As we can see from a glance at the map, Afghanistan is massively “out of area”!
So that’s one of the big differences between NATO and OSCE. NATO’s goal was to keep Russia out while OSCE’s goal, since the very beginning, has been to keep the Russians and their allies well integrated within the transatlantic/Eurasian part of the world system.
The other difference– which is huge, and fundamental– is that NATO is overwhelmingly a military alliance. Military action is its entire raison d’etre. (Hence, the need for ‘enemies’, and the shock with which most NATO leaders view any suspicion that Russia might be included in the membership… After all, if Russia is not an ‘enemy’, what is NATO for? Ah, good question.)
OSCE, by contrast, seeks to use numerous networks of relationships in the non-military sphere to try to keep its 56 member nations together, to build up support for common norms and for the institutions that embody and further them. One key one being the norm of finding nonviolent ways to resolve thorny political problems..

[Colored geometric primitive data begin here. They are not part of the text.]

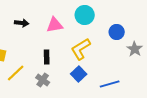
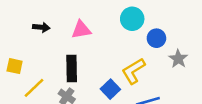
cyan circle: (85, 15) -> (132, 19), moved
yellow L-shape: (81, 49) -> (133, 71), moved
black rectangle: (47, 57) -> (72, 69), size x1.5

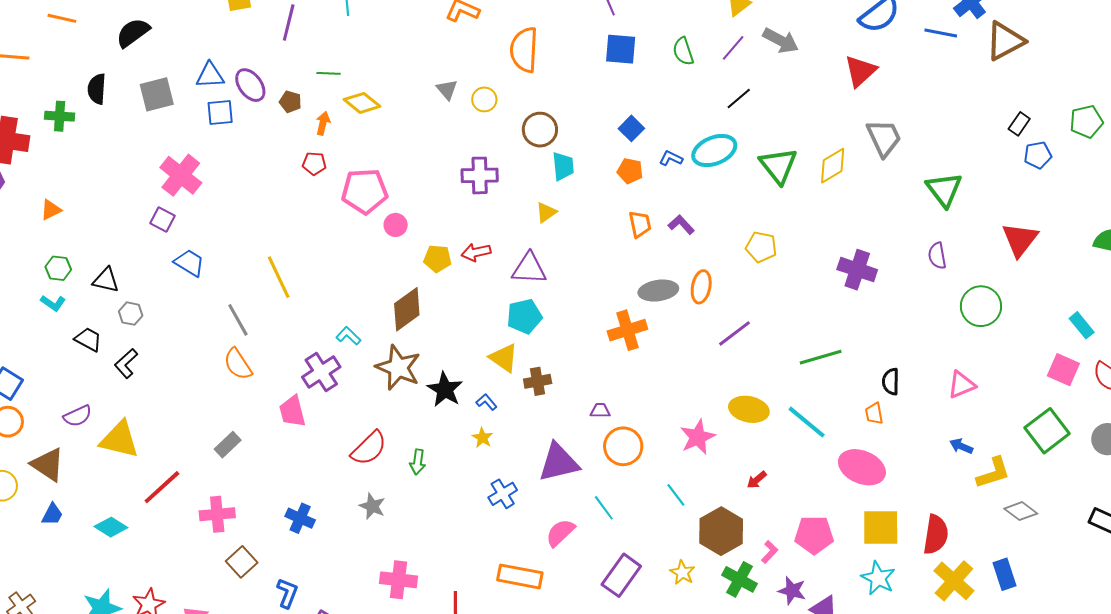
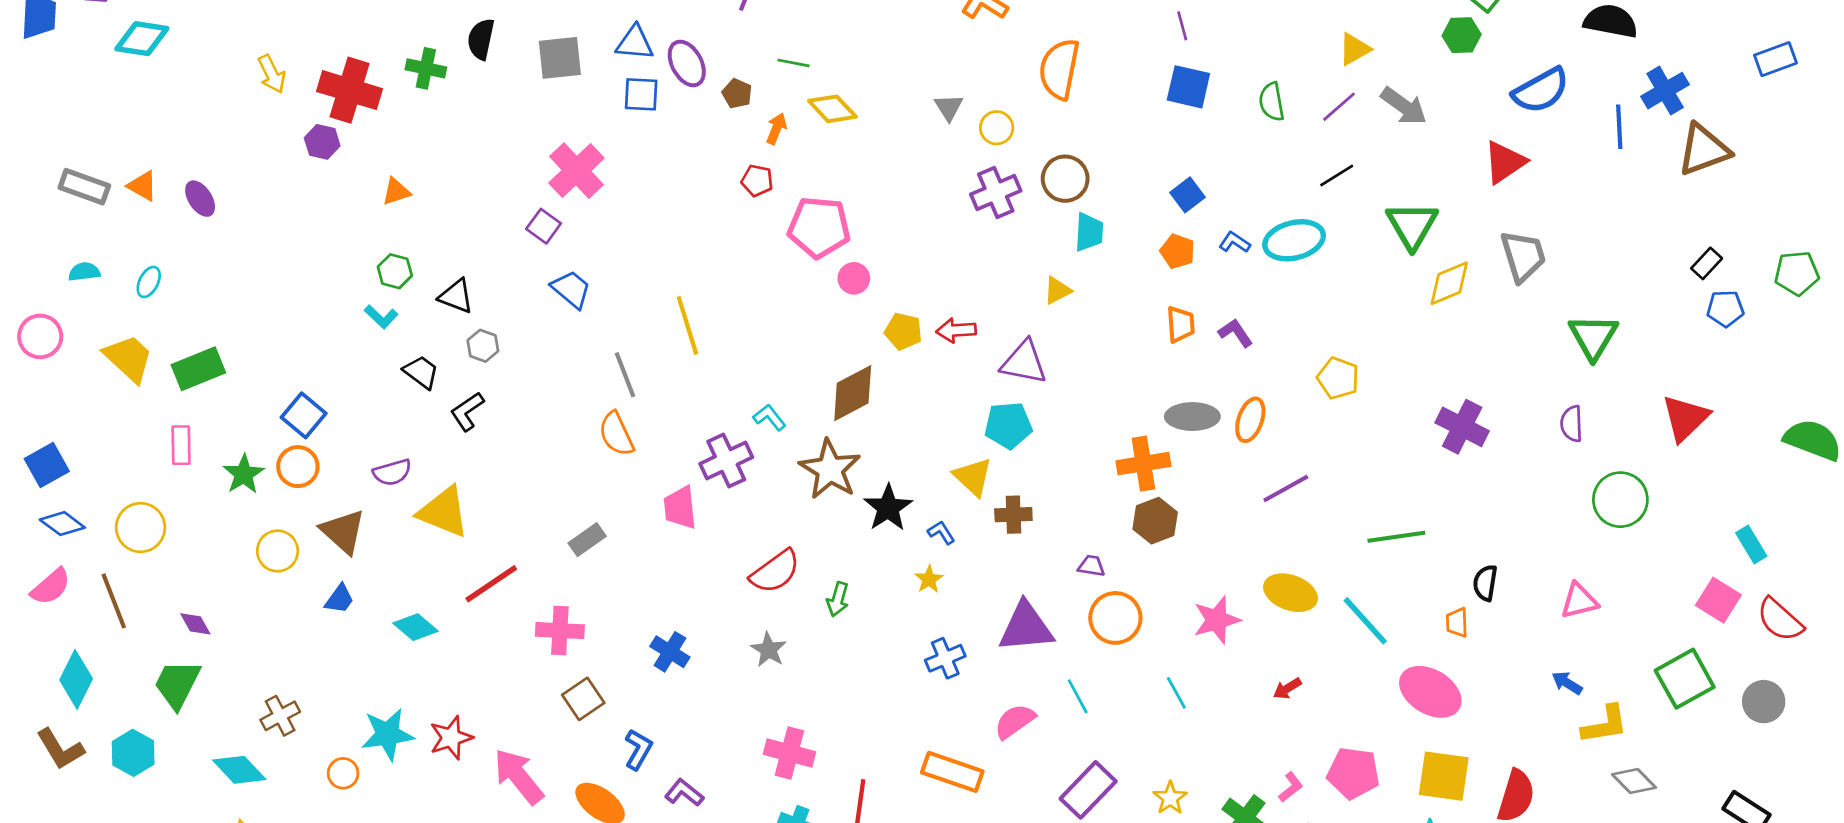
blue line: (941, 33) -> (1619, 127), turned 68
green triangle: (778, 166) -> (1412, 225), moved
purple cross: (480, 175) -> (996, 193), moved, turned -30
brown hexagon: (721, 531) -> (1155, 521), moved, size x0.7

Hence, the role that OSCE’s been playing for the past 17 years– including inside Georgia– in midwifing and monitoring ceasefire and demilitarization agreements among and sometimes within its member states.
So here’s my proposal. Let’s declare the Cold War over? Let’s disband NATO. And rather than looking at ways to further encircle, ‘contain’, or push back Russia, let’s work hard at strengthening the norm of nonviolent conflict resolution across the board, including by seeking stronger roles for the UN, at the global level, and for OSCE, in the areas that it covers.
One good first step: OSCE’s announcement yesterday that it will be increasing the number of unarmed military monitoring officers it has inside Georgia by “up to 100.” Twenty of these monitors should be deployed “immediately.”